En segundo lugar, la total impunidad con que actuaron la banda de criminales encabezados por Aníbal Gordon y presuntamente secundados por el Mayor Manuel Cordero, antes y después de los secuestros, hasta que el 21 de Mayo se encontraron los cuatro cadáveres, habla a las claras de la total complicidad de la dictadura argentina con la dictadura uruguaya, porque pese a las numerosas denuncias presentadas ante la policía bonaerense ésta no movió un dedo para evitar los crímenes y después de descubiertos, trató de borrar cualquier evidencia que no apuntara a la tesis de un asesinato por parte de la guerrilla izquierdista (E.R.P. argentino) en venganza por la supuesta "traición" de los militantes tupamaros Barredo - Withelaw a el M.L.N. por haber abandonado la lucha armada como forma de imponer sus ideas revolucionarias, es decir, la coartada perfecta, una operación quirúrgica de alta cirugía hecha por burdos carniceros.

Si este acto represivo contra opositores a la dictadura de la talla del Senador Wilson Ferreira Aldunate (que se salvó por un milagro de ser ejecutado en esta operación y que logró asilarse en la Embajada de Austria antes que lo capturaran ( Austria era un país gobernado en ese entonces por el socialdemócrata Bruno Kreitsky (Canciller desde 1970 a 1983) ), del Presidente de la Cámara de Diputados, Héctor Gutiérrez Ruiz y del Senador Zelmar Michelini, cuánto más horrendo y criminal debe haber sido hacer desaparecer a 200 compatriotas en Uruguay y países vecinos (Argentina - Videla, Chile - Pinochet, Paraguay - Stroessner, que en la década del 70 soportaron dictaduras sangrientas) y de la cual son responsables o co-responsables: Bordaberry y Blanco.
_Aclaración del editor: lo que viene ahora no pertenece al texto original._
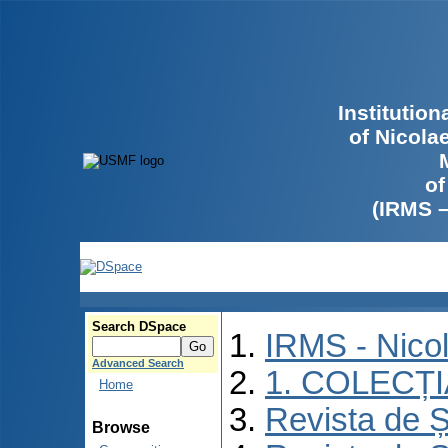
Institutio
of Nicola
of
(IRMS 
Search DSpace
IRMS - Nico
Advanced Search
1. COLECȚ
Home
Revista de Ș
Browse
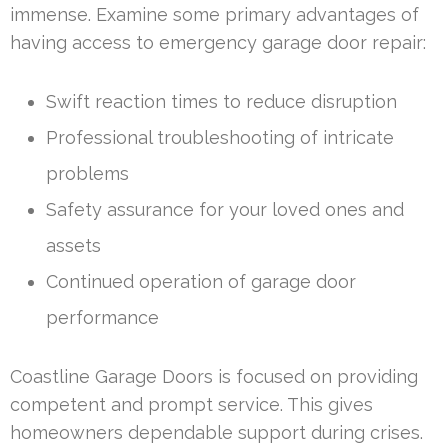
immense. Examine some primary advantages of
having access to emergency garage door repair:
Swift reaction times to reduce disruption
Professional troubleshooting of intricate
problems
Safety assurance for your loved ones and
assets
Continued operation of garage door
performance
Coastline Garage Doors is focused on providing
competent and prompt service. This gives
homeowners dependable support during crises.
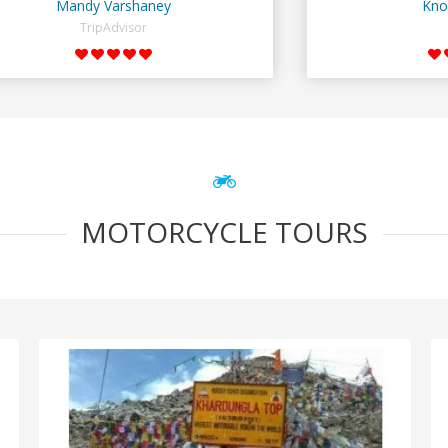
Mandy Varshaney
Kno
TripAdvisor
MOTORCYCLE TOURS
O sea, no es posible tapar el cielo con un harnero y por más alegatos de brillante erudición leguleya de crítica a la resolución del juez Timbal, es imposible esconder la verdad, tergiversarla, porque a la larga o a la corta se va a develar lo oculto con desidia y vileza sin igual. Son cientos los testigos (o miles o cientos de miles pese a el paso del tiempo), son cientos las víctimas, las evidencias, las pruebas, que condenan a quienes cometieron delitos de lesa humanidad como para evitar la condena y esto deben tenerlo claro quienes reciban el castigo y quienes quieran volver a cometer las mismas tropelías, los mismos atropellos.